On Monday July 11, 2016, in a 3-1 decision, the NLRB reversed its rule of requiring employers to consent before proceeding to a representation election of a proposed bargaining unit that includes both temporary and permanent employees. In the past, consent by the employer was required even when the temporary and permanent employees satisfied the traditional “community of interest” standard applied by the Board in representation election cases.

The Board eliminated the employer consent requirement in Miller & Anderson, 364 NLRB No. 39 (July 11, 2016), noting:

Anyone familiar with the Act’s history might well wonder why employees must obtain the consent of their employers in order to bargain collectively. After all, Congress passed the Act to compel employers to recognize and bargain with the designated representatives of appropriate units of employees, even if the employers would prefer not to do so.

In overturning the employer consent rule inOakwood Care Center, 343 NLRB 659 (2004), the Board explained the new rule:

Employer consent is not necessary for units that combine jointly employed and solely employed employees of a single user employer.

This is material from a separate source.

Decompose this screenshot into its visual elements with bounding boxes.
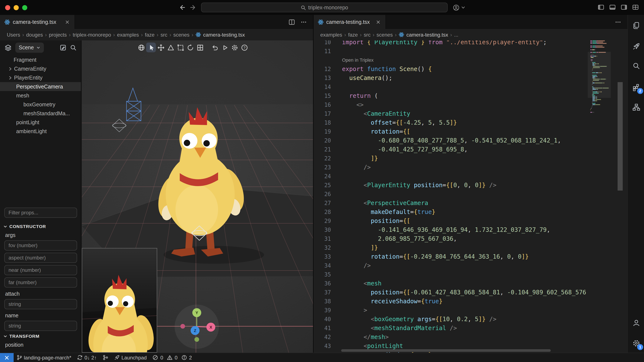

Instead, we will apply the traditional community of interest factors to decide if such units are appropriate...[T]here is no statutory impediment to processing petitions that seek units composed only of the employees supplied to a single user, or that seek units of all the employees of a supplier employer and name only the supplier employer.

Miller & Anderson, 364 NLRB No. 39, *2.

In reaching its conclusion, the Board reviewed how the employer consent rule came about noting that until 1990, the Board included temporary and permanent employees in one unit regardless of employer consent. In1990, the Board reversed its practice in Lee Hospital, 300 NLRB 947 (1990). In that decision, th e Board began to require consent, “without any explanation or even so much as an acknowledgement from the Board that it was breaking with precedent.” Miller & Anderson, 364 NLRB No. 39, *3. The Board departed from Lee for a four-year period in M.B. Sturgis, 331 NLRB 1298 (2000), but changed course again in Oakland, 345 NLRB 659 (2004).

In Miller & Anderson, the Board returns to Sturgis:

Sturgis is manifestly more responsive than Oakwood to Section 9(b)’s statutory command to the Board, in deciding whether a petitioned-for bargaining unit is appropriate, to assure to employees the fullest freedom in exercising the rights guaranteed by the Act… The Board has recognized that a key aspect of the right to self-organization is the right to draw the boundaries of that organization—to choose whom to include and whom to exclude…In contrast, Oakwood denies employees in an otherwise appropriate unit full freedom of association.

Miller & Anderson, 364 NLRB No. 39, *8 (internal citations omitted).

This decision is good news for workers, as they now have the freedom to choose if they want to bargain in a single unit as temporary and permanent workers. As long as workers meet the community of interest standard, the Region should now honor their representation petition for an election.